Wherever the listing has a line with the string "братства", copy that line out.
▬▬▬▬▬▬
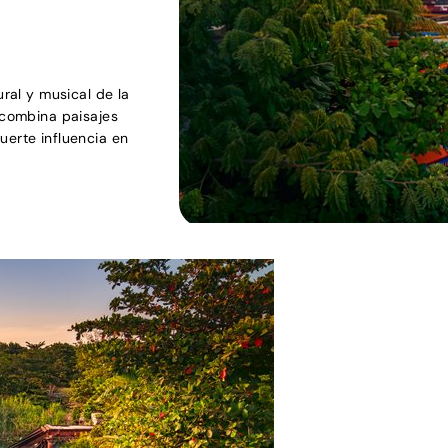
ural y musical de la
d combina paisajes
uerte influencia en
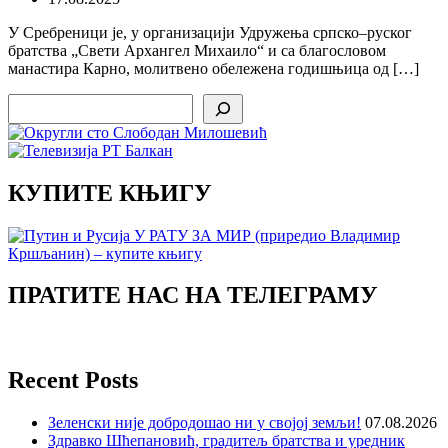
У Сребреници је, у организацији Удружења српско–руског
братства „Свети Архангел Михаило“ и са благословом
манастира Карно, молитвено обележена годишњица од […]
Search
КУПИТЕ КЊИГУ
ПРАТИТЕ НАС НА ТЕЛЕГРАМУ
Recent Posts
Зеленски није добродошао ни у својој земљи!
07.08.2026
Здравко Шћепановић, градитељ братства и уредник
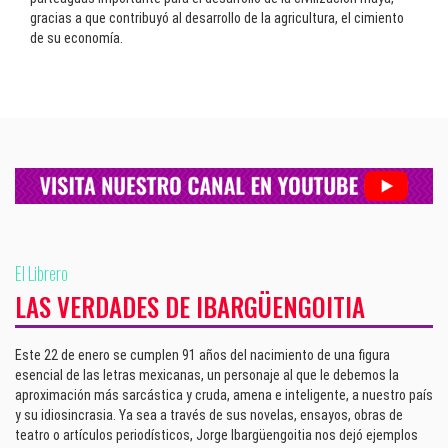
gracias a que contribuyó al desarrollo de la agricultura, el cimiento
de su economía.
El Librero
LAS VERDADES DE IBARGÜENGOITIA
Este 22 de enero se cumplen 91 años del nacimiento de una figura
esencial de las letras mexicanas, un personaje al que le debemos la
aproximación más sarcástica y cruda, amena e inteligente, a nuestro país
y su idiosincrasia. Ya sea a través de sus novelas, ensayos, obras de
teatro o artículos periodísticos, Jorge Ibargüengoitia nos dejó ejemplos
▬▬▬▬▬▬
**Solution for this exercise:**
братства „Свети Архангел Михаило“ и са благословом
Здравко Шћепановић, градитељ братства и уредник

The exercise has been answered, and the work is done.